Default AGX's and RSR's: Thoughts and Pictures

I did a small search and didn't turn up too much information on the combination. So, I thought I would share some thoughts and pictures about/of the setup to help those in the market.

Remember, this is my personal opinion, so take it with a grain of salt. I should mention that I have no other suspension modifications on my car. Also, it sits on 17x7.5 wheels with 225/45-17 tires.

I don't know that I really need to go over the install as it's about six bolts per corner, remove stock hardware, swap interchangeable parts, and install new hardware.

Before the shocks and springs were installed the front of my car (measured from the center of the center wheel cap to the bottom of the center of the fender arc) sat at 1ft. 4in; the rear (same method of measurement) sat at 1ft. 2in.

After the shocks and springs were installed, a proper alignment was done, and some miles had been driven, the front of my car (again, same measruement procedure) sits at ~ 1ft. 2in., add maybe an 1/8 to that; the rear sits at 1ft. 1 and 1/4in.

Once we thought we had everything installed correctly, I decided I couldn't wait until my 9:00am alignment appointment and took the car for a short spin. Immediately, the car clunked like crazy and things didn't seem to be going well. We called it a night and decided to see if the alignment guys could tell us anything.

Sure enough, the 19mm (up from 17mm on the stockers) nut that holds the shock to the top hat was not tight enough on any of them. The guys tightened them so that two threads can be seen (at all four corners) and the clunking disappeared.

I picked up some camber bolts (from The Tire Rack) just I case I would need them, however, the company that aligned the car determined that I did not, based on the kind of driving I do (occasional spirited driving, with auto-x to come next season). Apparently the following settings are not too aggressive, so they said they would "tweak" some things when it comes time to race next season and maybe install the camber bolts depending on what I tell them the car does or does not do on the track. If I remember correctly, I think they only had to make some adjustments to the toe setting. So, the specs could be mostly stock. The following specs are from the printout the company gave me after they aligned the car:
Code:
Front            Left        Right

Camber          - 0.4        - 0.4
Caster            2.7          3.2
Toe             - 0.02      - 0.01
Total Toe              - 0.02
Set Back               - 0.07

Rear

Camber          - 1.6       - 1.5
Toe               0.10       0.01
Total Toe              0.11
Thrust Angle           0.04
With everything properly tightened and aligned I spent some time driving around with all of the shocks set on position "3." Driving over potholes, bumps, smooth pavement, fast corners, slow corners, and everything in between, I decided "3" was pretty decent. The ride wasn't too terribly punishing and I found the car cornering pretty flat and producing some predictable understeer.

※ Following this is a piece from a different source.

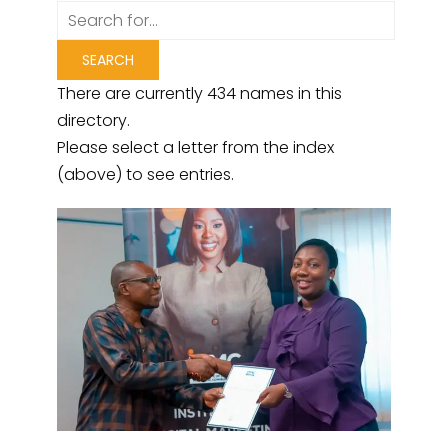
There are currently 434 names in this
directory.
Please select a letter from the index
(above) to see entries.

I had a date that same night, so I made the predictable switch to "1" all around and the car felt almost stock again. Even on setting "1" there was a noticeable increase in stiffness that my girlfriend even commented on. That said, I found "1" to be great if I wanted barely better than stock performance. Body roll was apparent (although reduced) again and the ride was much more comfortable.

I switched things up to "4" the next day I'll be damned if I didn't feel EVERY bump in the road. The ride was harsh, and the car bobbled and hopped over bumps. But, the car has never cornered better, I was amazed. The car stayed almost completely flat through hard, fast corners and it felt like there was a little less understeer than in the other two settings I had tried (although I think that could be due to difference in corners). If I could live with the harshness, I would leave it at "4" all of the time. It's just a little much for daily driving and public roads.

Finally, I switched everything over to "2" and, as I suspected, have found a nice compromise beyween civility and handling. The car doesn't corner like it did in position "4" and even "3," but the trade off is, basically, better absorption of road imperfections. I'm pretty sure I will leave it at "2" for daily chores.

In any case, no matter what setting, I have found the handling to be improved in every aspect. Be it flatter cornering, more predictable behavior, less dive and squat, you name it, I like the way the car behaves much better now. I can only imagine what coilovers are like.

So far, I have not bottomed out or rubbed. With the stock suspension, I think I scraped the front maybe once. That big-ass exhaust has touched about three or four times, though. Needless to say, I have been trying to avoid areas where I am almost positive the car/exhaust components will scrape.

My one and only gripe is the fact that you have to remove the the rear seats to adjust the rear shocks.

Here are the pictures I promised (I apologize for the quality in some of them):

Before:




After:




Sorry about the length. Feel free to comment, flame, praise, add, whatever.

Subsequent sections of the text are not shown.